So a few months ago when I rebuilt my primary Linux box based on the "$500 gaming rig", I plunked down $250 for an nVidia 8800GT. Unfortunately, the current 173 drivers don't seem to be able to perform anywhere near the level of even 7000-series nVidia cards under Linux. See this post:
http://www.nvnews.net/vbulletin/showthread.php?t=115916
The nvidia-settings -a InitialPixmapPlacement=2 -a GlyphCache=1 trick does do a lot to temporarily fix 2D performance. I'm starting to consider plunking down another couple hundred $ for a windows gaming box to put the 8800GT into for the time being, and getting a cheap PCIe card for my Linux box instead... but I'm not terribly excited about spending that kind of money just for entertainment value.

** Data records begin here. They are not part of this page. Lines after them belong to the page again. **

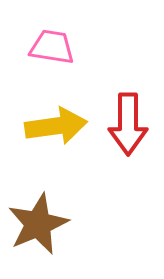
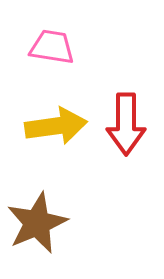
red arrow: moved 2 px left
brown star: moved 1 px left, 1 px up
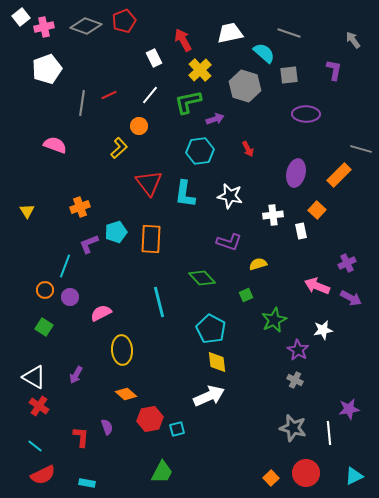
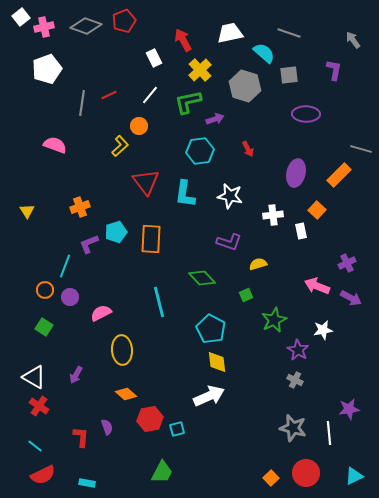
yellow L-shape at (119, 148): moved 1 px right, 2 px up
red triangle at (149, 183): moved 3 px left, 1 px up
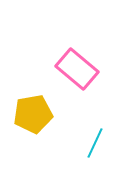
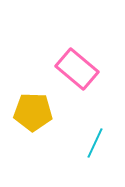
yellow pentagon: moved 2 px up; rotated 12 degrees clockwise
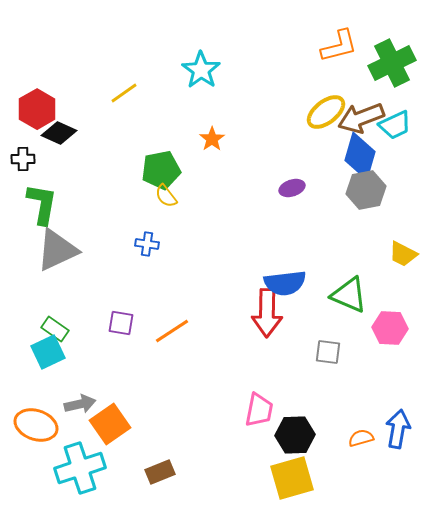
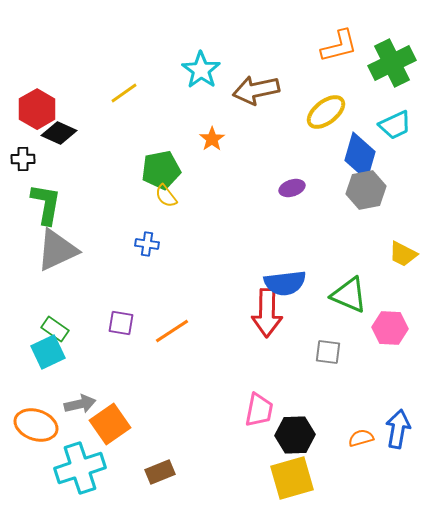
brown arrow: moved 105 px left, 28 px up; rotated 9 degrees clockwise
green L-shape: moved 4 px right
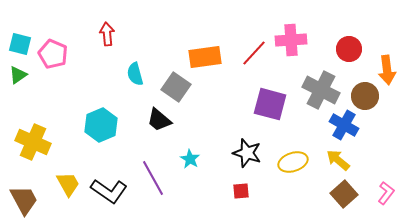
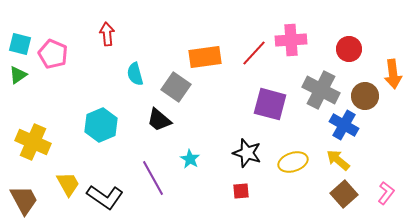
orange arrow: moved 6 px right, 4 px down
black L-shape: moved 4 px left, 6 px down
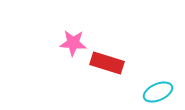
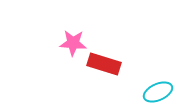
red rectangle: moved 3 px left, 1 px down
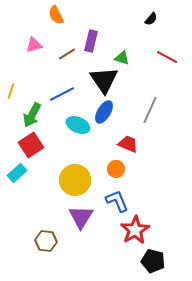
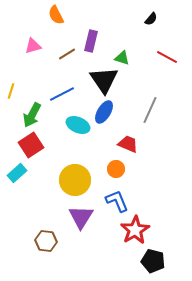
pink triangle: moved 1 px left, 1 px down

Five or so years earlier, I had bought an ATi Radeon 7500 All-in-Wonder sometime just after one of those several times that ATi pledged to commit to open source driver development. That never really panned out, but at least due to the excellent work of the excellent GATOS project, I could at least use the TV tuner and rudimentary OpenGL acceleration (without any FSAA or the like). When ATi finally came out with their proprietary FGLRX drivers, I don't think they included TV tuner drivers, and my aging 7500 fell just short of the cutoff for supported cards anyway.
Anyway, looks like I can't win
:P Hopefully newer nVidia drivers will fix these performance issues with Linux drivers, until then, I can't really recommend 8000 or 9000 series cards to anyone planning on using them for Linux. -
Re:Quick question...
Nvidia does not support PureVideo HD in linux.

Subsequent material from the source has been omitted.